4月末の中国メディアは、中国のPMI(製造業購買担当者景気指数)が低下したことを一斉に報じている。景況感の指標ともされるPMIの低下は、需要の弱まりを示しているとされ、なかでも輸出の新規受注を記す数字が昨年12月以来初めて下がったことも話題となった。
このことは外需の不振が製造業の回復の足を引っ張っていることを裏付けた結果として受け止められているのだ。
では、なぜ外需が不振かといえば、もちろん最大の輸出先であったEUの消費が欧州金融危機によって陰ったままであることが挙げられるが、最近ではもっぱら人民元レートの問題と結びつけて語られるようになっているのだ。
4月10日付の『新京報』は、〈6か月の間に対日本円レートが20%も切り上がった〉として、これが〈中国の輸出とインフレという二つの意味でプレッシャーになっている〉と分析した記事を載せている。
アベノミクスの金融緩和によってつくり出された円安によって韓国経済が大きな打撃を受けたことは広く知られているが、やはり中国の輸出にも大きな影響が及ぶことになったのである。
それと同時に中国によって重要なのはインフレへの影響だ。
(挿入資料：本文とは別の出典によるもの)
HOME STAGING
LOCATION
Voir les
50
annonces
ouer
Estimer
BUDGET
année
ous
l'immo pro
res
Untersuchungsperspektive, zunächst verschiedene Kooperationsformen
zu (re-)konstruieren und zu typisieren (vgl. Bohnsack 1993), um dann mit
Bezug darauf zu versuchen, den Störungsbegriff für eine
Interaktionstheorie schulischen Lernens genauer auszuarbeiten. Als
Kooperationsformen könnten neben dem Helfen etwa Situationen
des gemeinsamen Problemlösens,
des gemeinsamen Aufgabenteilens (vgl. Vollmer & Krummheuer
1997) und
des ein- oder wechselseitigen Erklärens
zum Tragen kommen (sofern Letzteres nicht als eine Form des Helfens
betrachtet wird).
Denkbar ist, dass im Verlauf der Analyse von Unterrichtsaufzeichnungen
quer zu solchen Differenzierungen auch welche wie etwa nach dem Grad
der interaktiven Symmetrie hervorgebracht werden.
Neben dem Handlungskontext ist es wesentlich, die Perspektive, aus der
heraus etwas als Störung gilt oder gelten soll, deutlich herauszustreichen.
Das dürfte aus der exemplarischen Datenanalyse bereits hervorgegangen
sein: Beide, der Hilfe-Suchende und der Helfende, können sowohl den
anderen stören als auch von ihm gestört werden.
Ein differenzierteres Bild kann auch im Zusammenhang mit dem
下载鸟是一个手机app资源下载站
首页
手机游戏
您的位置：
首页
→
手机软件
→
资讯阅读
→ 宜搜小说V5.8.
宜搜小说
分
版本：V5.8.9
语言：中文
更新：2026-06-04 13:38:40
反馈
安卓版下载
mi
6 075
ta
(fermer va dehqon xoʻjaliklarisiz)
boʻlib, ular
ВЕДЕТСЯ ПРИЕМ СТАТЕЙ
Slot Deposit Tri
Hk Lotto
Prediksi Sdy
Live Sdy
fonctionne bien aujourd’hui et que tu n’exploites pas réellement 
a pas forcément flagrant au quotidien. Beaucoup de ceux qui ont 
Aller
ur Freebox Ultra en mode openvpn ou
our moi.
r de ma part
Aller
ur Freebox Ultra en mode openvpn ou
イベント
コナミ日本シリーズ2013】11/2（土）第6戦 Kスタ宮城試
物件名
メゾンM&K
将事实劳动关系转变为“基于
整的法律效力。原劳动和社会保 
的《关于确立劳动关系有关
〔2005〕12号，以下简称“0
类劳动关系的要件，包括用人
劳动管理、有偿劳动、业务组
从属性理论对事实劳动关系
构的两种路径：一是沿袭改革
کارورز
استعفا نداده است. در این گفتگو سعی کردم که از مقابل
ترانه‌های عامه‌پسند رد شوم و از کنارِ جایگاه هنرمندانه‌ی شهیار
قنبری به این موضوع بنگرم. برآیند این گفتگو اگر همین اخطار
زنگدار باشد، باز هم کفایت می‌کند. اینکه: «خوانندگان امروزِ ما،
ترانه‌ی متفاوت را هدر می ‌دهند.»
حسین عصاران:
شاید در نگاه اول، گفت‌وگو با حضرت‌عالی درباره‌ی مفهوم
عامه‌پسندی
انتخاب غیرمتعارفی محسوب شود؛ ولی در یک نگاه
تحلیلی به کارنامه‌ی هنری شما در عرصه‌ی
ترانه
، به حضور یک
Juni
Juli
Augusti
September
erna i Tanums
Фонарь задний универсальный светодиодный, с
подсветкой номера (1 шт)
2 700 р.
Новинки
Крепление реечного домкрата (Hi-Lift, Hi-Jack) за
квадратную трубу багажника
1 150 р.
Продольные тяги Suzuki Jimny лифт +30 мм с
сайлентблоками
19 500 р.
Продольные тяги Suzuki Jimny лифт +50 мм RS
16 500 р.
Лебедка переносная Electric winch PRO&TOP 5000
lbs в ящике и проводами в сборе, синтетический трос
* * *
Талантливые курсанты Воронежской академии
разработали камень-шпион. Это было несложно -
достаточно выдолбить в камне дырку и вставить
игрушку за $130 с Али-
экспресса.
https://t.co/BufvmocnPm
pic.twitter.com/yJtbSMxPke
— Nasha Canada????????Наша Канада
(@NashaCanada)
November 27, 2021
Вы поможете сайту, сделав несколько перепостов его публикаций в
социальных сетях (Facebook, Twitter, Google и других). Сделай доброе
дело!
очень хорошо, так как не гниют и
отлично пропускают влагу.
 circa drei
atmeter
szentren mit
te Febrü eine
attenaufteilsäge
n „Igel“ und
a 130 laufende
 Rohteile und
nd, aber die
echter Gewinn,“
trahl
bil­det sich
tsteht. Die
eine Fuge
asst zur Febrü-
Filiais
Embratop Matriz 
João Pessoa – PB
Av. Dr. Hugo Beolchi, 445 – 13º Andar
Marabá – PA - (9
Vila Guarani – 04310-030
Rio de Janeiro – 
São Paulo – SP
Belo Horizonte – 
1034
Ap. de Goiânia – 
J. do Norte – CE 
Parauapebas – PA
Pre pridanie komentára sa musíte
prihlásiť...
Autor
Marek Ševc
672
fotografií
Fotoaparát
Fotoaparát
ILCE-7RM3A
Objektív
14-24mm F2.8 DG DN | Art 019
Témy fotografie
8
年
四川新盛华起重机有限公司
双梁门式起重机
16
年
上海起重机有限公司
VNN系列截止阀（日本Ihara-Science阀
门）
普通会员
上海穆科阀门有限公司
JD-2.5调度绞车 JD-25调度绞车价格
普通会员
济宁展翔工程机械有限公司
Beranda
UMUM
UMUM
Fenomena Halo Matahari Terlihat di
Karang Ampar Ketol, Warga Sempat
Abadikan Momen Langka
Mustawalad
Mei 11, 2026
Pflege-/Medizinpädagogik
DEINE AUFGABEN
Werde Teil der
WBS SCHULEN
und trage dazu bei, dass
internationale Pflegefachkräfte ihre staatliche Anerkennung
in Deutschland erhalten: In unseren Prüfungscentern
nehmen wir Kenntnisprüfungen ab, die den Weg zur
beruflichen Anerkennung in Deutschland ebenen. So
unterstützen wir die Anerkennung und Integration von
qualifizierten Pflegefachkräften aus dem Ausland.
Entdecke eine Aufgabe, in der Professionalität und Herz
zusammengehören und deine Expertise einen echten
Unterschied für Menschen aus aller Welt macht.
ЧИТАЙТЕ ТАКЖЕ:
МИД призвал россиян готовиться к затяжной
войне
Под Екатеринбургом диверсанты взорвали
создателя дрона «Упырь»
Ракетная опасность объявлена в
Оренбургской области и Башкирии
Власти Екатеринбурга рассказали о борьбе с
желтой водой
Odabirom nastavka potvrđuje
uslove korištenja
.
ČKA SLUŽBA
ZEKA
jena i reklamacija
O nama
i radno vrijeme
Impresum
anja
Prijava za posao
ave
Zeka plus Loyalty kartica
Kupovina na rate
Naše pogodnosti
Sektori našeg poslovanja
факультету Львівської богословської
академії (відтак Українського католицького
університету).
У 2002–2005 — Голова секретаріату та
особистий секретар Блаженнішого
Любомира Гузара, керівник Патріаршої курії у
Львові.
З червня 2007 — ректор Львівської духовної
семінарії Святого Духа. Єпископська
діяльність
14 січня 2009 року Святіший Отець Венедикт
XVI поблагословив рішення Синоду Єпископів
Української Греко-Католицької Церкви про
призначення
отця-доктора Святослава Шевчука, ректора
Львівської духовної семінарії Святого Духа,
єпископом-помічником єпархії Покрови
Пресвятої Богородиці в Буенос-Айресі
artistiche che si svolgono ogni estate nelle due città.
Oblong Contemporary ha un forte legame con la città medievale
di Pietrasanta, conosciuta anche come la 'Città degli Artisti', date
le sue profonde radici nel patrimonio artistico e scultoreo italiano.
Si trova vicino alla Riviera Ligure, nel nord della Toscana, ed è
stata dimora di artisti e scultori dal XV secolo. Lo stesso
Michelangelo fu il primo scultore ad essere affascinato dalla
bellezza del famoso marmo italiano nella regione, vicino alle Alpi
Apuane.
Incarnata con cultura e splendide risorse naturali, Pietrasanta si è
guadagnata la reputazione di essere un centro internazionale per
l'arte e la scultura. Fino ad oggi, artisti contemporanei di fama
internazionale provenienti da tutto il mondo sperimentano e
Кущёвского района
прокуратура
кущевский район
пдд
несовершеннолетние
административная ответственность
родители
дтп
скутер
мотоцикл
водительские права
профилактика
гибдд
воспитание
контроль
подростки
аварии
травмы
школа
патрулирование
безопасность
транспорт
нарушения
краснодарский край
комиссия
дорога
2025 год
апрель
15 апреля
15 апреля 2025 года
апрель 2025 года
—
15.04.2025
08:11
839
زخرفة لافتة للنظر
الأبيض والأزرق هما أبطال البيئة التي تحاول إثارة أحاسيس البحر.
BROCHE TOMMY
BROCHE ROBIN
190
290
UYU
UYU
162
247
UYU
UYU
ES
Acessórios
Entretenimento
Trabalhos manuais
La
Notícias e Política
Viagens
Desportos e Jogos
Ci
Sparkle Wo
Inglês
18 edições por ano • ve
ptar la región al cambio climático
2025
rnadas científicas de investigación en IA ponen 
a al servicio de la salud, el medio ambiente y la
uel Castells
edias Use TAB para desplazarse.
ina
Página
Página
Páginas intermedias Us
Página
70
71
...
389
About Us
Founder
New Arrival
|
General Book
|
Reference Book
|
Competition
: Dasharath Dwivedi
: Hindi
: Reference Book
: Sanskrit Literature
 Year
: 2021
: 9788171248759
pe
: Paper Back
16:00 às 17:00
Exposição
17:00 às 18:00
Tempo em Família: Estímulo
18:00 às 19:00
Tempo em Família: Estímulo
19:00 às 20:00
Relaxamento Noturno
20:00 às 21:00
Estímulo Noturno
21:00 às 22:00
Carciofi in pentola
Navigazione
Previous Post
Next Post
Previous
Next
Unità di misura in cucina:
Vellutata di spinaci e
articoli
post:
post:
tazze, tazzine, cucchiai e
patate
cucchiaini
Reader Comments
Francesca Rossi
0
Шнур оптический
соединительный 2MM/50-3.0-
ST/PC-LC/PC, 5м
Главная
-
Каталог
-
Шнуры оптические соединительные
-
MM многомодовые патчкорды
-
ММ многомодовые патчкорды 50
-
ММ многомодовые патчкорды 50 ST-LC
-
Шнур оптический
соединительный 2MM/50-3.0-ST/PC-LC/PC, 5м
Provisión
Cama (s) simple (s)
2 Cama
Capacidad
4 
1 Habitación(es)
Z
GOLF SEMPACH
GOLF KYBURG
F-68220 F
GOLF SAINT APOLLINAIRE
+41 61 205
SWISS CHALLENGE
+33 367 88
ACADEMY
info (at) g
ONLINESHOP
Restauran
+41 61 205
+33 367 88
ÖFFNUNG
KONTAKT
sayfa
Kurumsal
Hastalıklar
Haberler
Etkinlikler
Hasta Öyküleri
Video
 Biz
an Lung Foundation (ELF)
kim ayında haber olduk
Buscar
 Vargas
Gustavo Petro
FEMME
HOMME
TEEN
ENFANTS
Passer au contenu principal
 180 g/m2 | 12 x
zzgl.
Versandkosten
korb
中国の為替政策は、管理フロートと呼ばれるもので変動幅を一定の範囲内に収めるという手法だ。問題は、為替相場を管理することは、市場にある元高圧力と戦うことでもある。つまり、円買いと元売りを行うことになるため、どうしても元が市場にあふれてしまうことになる。
もしインフレを放置すれば中国政府としては最も警戒しなくてはならない貧困層の生活を直撃することになるという政治的なリスクにとどまらず、中国経済にとっていまや最大のけん引力になっている公共事業を行うことも躊躇われるという二重苦に陥ってしまうのである。
結果、中国は元安を維持しながら輸出で稼ぐという一つの太い柱を諦めざるを得なくなってきているのだ。